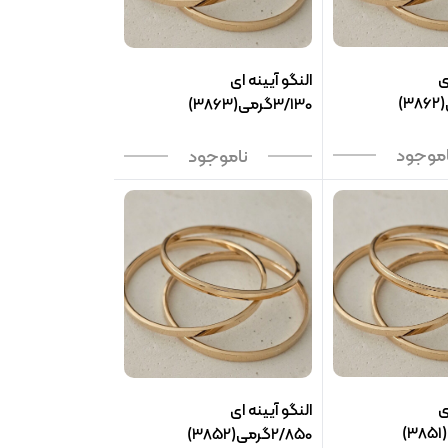
ی
النگو آیینه ای
3/130گرمی(3863)
اموجود
ناموجود
ی
النگو آیینه ای
2/850گرمی(3852)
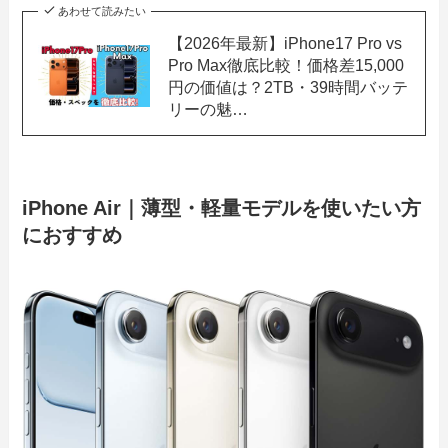
あわせて読みたい
【2026年最新】iPhone17 Pro vs
Pro Max徹底比較！価格差15,000
円の価値は？2TB・39時間バッテ
リーの魅…
iPhone Air｜薄型・軽量モデルを使いたい方
におすすめ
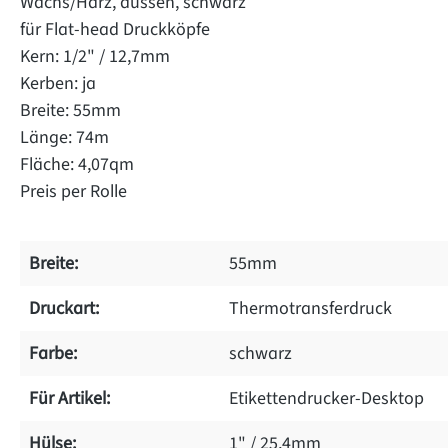
Wachs/Harz, aussen, schwarz
für Flat-head Druckköpfe
Kern: 1/2" / 12,7mm
Kerben: ja
Breite: 55mm
Länge: 74m
Fläche: 4,07qm
Preis per Rolle
Breite:
55mm
Druckart:
Thermotransferdruck
Farbe:
schwarz
Für Artikel:
Etikettendrucker-Desktop
Hülse:
1" / 25,4mm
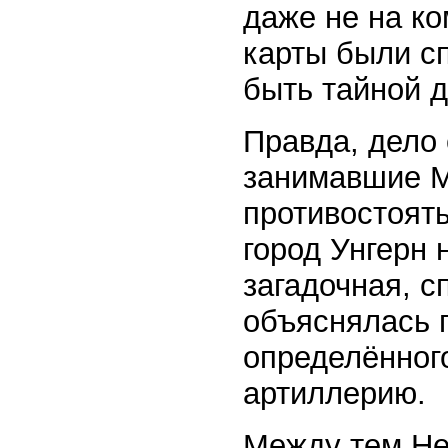
даже не на ко
карты были сп
быть тайной д
Правда, дело
занимавшие М
противостоять
город Унгерн 
загадочная, с
объяснялась 
определённого
артиллерию.
Между тем Не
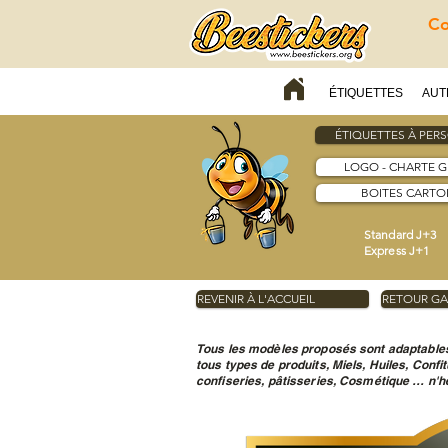
Co
ÉTIQUETTES
AUT
ÉTIQUETTES À PER
LOGO - CHARTE 
BOITES CARTON
Standard J+3
Express J+1
REVENIR À L'ACCUEIL
RETOUR GA
Tous les modèles proposés sont adaptables
tous types de produits, Miels, Huiles, Confi
confiseries, pâtisseries, Cosmétique … n'hé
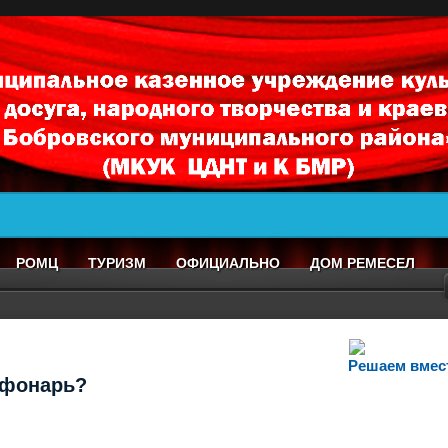
РОМЦ
ТУРИЗМ
ОФИЦИАЛЬНО
ДОМ РЕМЕСЕЛ
Решаем вмес
т фонарь?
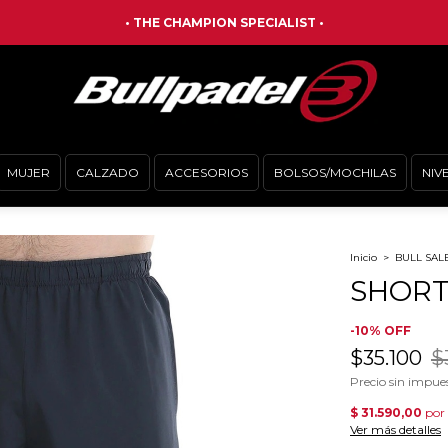
MUJER
CALZADO
ACCESORIOS
BOLSOS/MOCHILAS
NIV
Inicio
>
BULL SAL
SHORT
-
10
%
OFF
$35.100
$
Precio sin impue
Ver más detalles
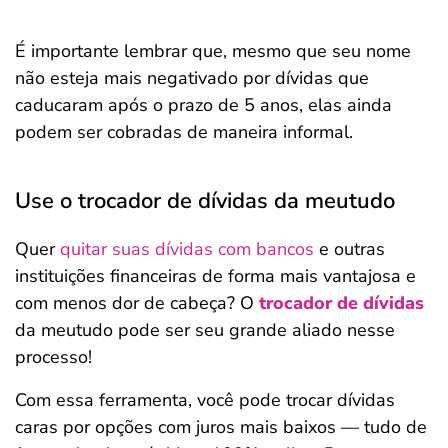
É importante lembrar que, mesmo que seu nome
não esteja mais negativado por dívidas que
caducaram após o prazo de 5 anos, elas ainda
podem ser cobradas de maneira informal.
Use o trocador de dívidas da meutudo
Quer
quitar suas dívidas com bancos
e outras
instituições financeiras de forma mais vantajosa e
com menos dor de cabeça? O
trocador de dívidas
da meutudo pode ser seu grande aliado nesse
processo!
Com essa ferramenta, você pode trocar dívidas
caras por opções com juros mais baixos — tudo de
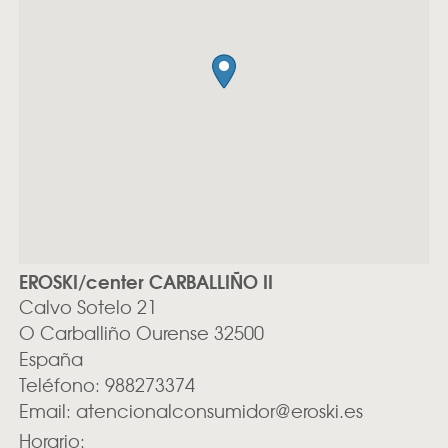
EROSKI/center CARBALLIÑO II
Calvo Sotelo 21
O Carballiño
Ourense
32500
España
Teléfono:
988273374
Email:
atencionalconsumidor@eroski.es
Horario:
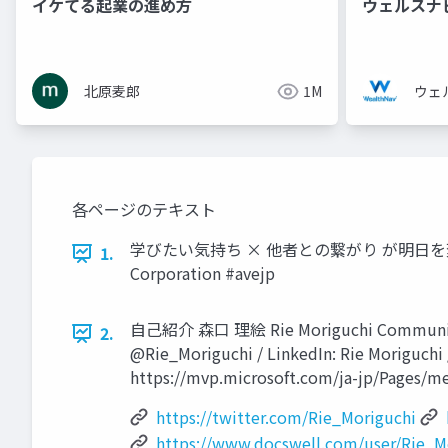
イケてる起業の進め方
ウェルスナ
北原麦郎
1M
ウェ
各ページのテキスト
学びたい気持ち × 他者との繋がり が明日を変える 技術
1.
Corporation #avejp
自己紹介 森口 理絵 Rie Moriguchi Community
2.
@Rie_Moriguchi / LinkedIn: Rie Morigu
https://mvp.microsoft.com/ja-jp/Pages/
https://twitter.com/Rie_Moriguchi
https://www.docswell.com/user/Rie_M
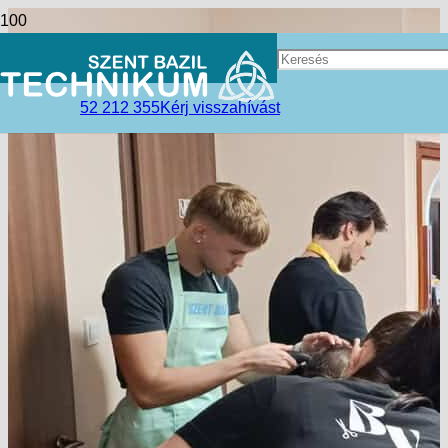
52 212 355
Kérj visszahívást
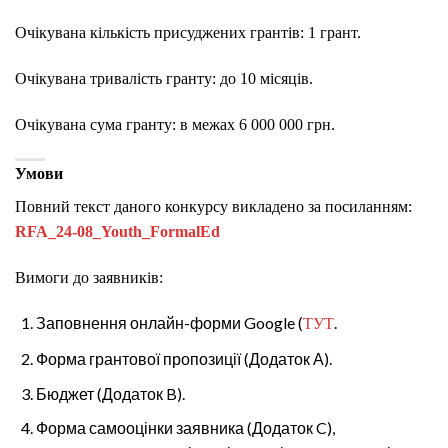
Очікувана кількість присуджених грантів: 1 грант.
Очікувана тривалість гранту: до 10 місяців.
Очікувана сума гранту: в межах 6 000 000 грн.
Умови
Повний текст даного конкурсу викладено за посиланням:
RFA_24-08_Youth_FormalEd
Вимоги до заявників:
Заповнення онлайн-форми Google (
.
ТУТ
Форма грантової пропозиції (Додаток А).
Бюджет (Додаток B).
Форма самооцінки заявника (Додаток C),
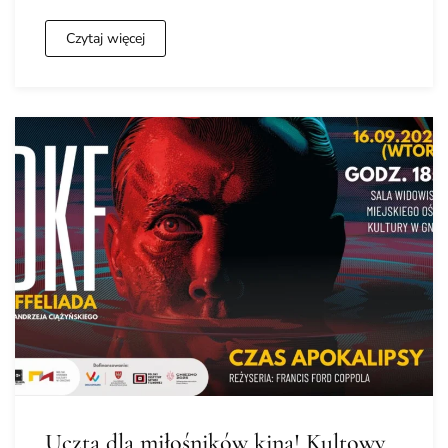
Czytaj więcej
Uczta dla miłośników kina! Kultowy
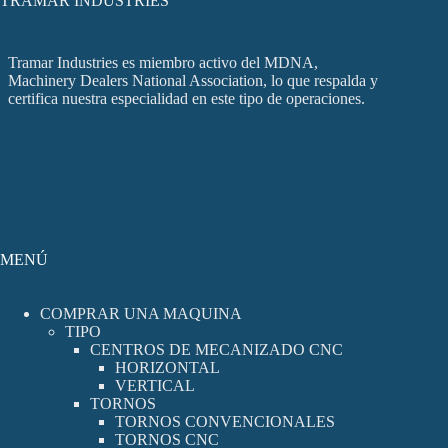
TRAMAR INDUSTRIES
Tramar Industries es miembro activo del MDNA,
Machinery Dealers National Association, lo que respalda y
certifica nuestra especialidad en este tipo de operaciones.
MENÚ
COMPRAR UNA MAQUINA
TIPO
CENTROS DE MECANIZADO CNC
HORIZONTAL
VERTICAL
TORNOS
TORNOS CONVENCIONALES
TORNOS CNC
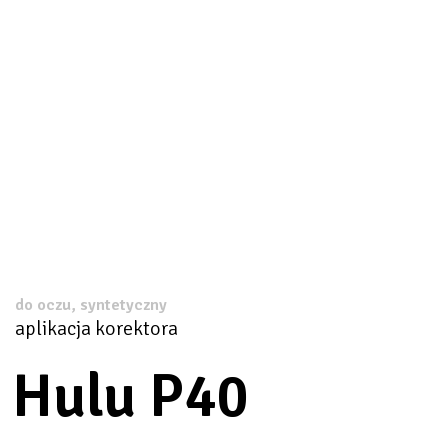
do oczu, syntetyczny
aplikacja korektora
Hulu P40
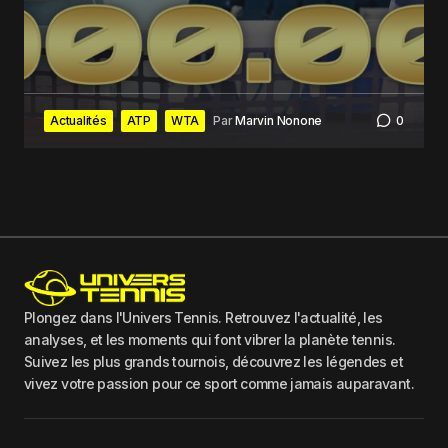
Actualités
ATP
WTA
Par
Marvin Nonone
0
Plongez dans l'Univers Tennis. Retrouvez l'actualité, les
analyses, et les moments qui font vibrer la planète tennis.
Suivez les plus grands tournois, découvrez les légendes et
vivez votre passion pour ce sport comme jamais auparavant.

^^^^^^^^

→ What is being asked:
Pictures aside, return all of the material exactly as written.

→ Worked solution:
ی
النگو آیینه ای
3/130گرمی(3863)
اموجود
ناموجود
ی
النگو آیینه ای
2/850گرمی(3852)
あわせて読みたい
【2026年最新】iPhone17 Pro vs
Pro Max徹底比較！価格差15,000
円の価値は？2TB・39時間バッテ
リーの魅…
iPhone Air｜薄型・軽量モデルを使いたい方
におすすめ
Wachs/Harz, aussen, schwarz
für Flat-head Druckköpfe
Kern: 1/2" / 12,7mm
Kerben: ja
Breite: 55mm
Länge: 74m
Fläche: 4,07qm
Preis per Rolle
Breite:
55mm
Druckart:
Thermotransferdruck
Farbe:
schwarz
Für Artikel:
Etikettendrucker-Desktop
Hülse:
1" / 25,4mm
даже не на ко
карты были сп
быть тайной д
Правда, дело
занимавшие М
противостоять
город Унгерн 
загадочная, с
объяснялась 
определённого
артиллерию.
Между тем Не
Co
ÉTIQUETTES
AUT
ÉTIQUETTES À PER
LOGO - CHARTE 
BOITES CARTON
Standard J+3
Express J+1
REVENIR À L'ACCUEIL
RETOUR GA
Tous les modèles proposés sont adaptables
tous types de produits, Miels, Huiles, Confi
confiseries, pâtisseries, Cosmétique … n'hé
РОМЦ
ТУРИЗМ
ОФИЦИАЛЬНО
ДОМ РЕМЕСЕЛ
Решаем вмес
т фонарь?
MUJER
CALZADO
ACCESORIOS
BOLSOS/MOCHILAS
NIV
Inicio
>
BULL SAL
SHORT
-
10
%
OFF
$35.100
$
Precio sin impue
Ver más detalles
É importante lembrar que, mesmo que seu nome
não esteja mais negativado por dívidas que
caducaram após o prazo de 5 anos, elas ainda
podem ser cobradas de maneira informal.
Use o trocador de dívidas da meutudo
Quer
quitar suas dívidas com bancos
e outras
instituições financeiras de forma mais vantajosa e
com menos dor de cabeça? O
trocador de dívidas
da meutudo pode ser seu grande aliado nesse
processo!
Com essa ferramenta, você pode trocar dívidas
caras por opções com juros mais baixos — tudo de
EROSKI/center CARBALLIÑO II
Calvo Sotelo 21
O Carballiño
Ourense
32500
España
Teléfono:
988273374
Email:
atencionalconsumidor@eroski.es
Horario:
イケてる起業の進め方
ウェルスナ
北原麦郎
1M
ウェ
各ページのテキスト
学びたい気持ち × 他者との繋がり が明日を変える 技術
1.
Corporation #avejp
自己紹介 森口 理絵 Rie Moriguchi Community
2.
@Rie_Moriguchi / LinkedIn: Rie Morigu
https://mvp.microsoft.com/ja-jp/Pages/
https://twitter.com/Rie_Moriguchi
https://www.docswell.com/user/Rie_M
52 212 355
Kérj visszahívást
Очікувана кількість присуджених грантів: 1 грант.
Очікувана тривалість гранту: до 10 місяців.
Очікувана сума гранту: в межах 6 000 000 грн.
Умови
Повний текст даного конкурсу викладено за посиланням:
RFA_24-08_Youth_FormalEd
Вимоги до заявників:
Заповнення онлайн-форми Google (
.
ТУТ
Форма грантової пропозиції (Додаток А).
Бюджет (Додаток B).
Форма самооцінки заявника (Додаток C),
Czytaj więcej
Uczta dla miłośników kina! Kultowy
TRAMAR INDUSTRIES
Tramar Industries es miembro activo del MDNA,
Machinery Dealers National Association, lo que respalda y
certifica nuestra especialidad en este tipo de operaciones.
MENÚ
COMPRAR UNA MAQUINA
TIPO
CENTROS DE MECANIZADO CNC
HORIZONTAL
VERTICAL
TORNOS
TORNOS CONVENCIONALES
TORNOS CNC
do oczu, syntetyczny
aplikacja korektora
Hulu P40
Actualités
ATP
WTA
Par
Marvin Nonone
0
Plongez dans l'Univers Tennis. Retrouvez l'actualité, les
analyses, et les moments qui font vibrer la planète tennis.
Suivez les plus grands tournois, découvrez les légendes et
vivez votre passion pour ce sport comme jamais auparavant.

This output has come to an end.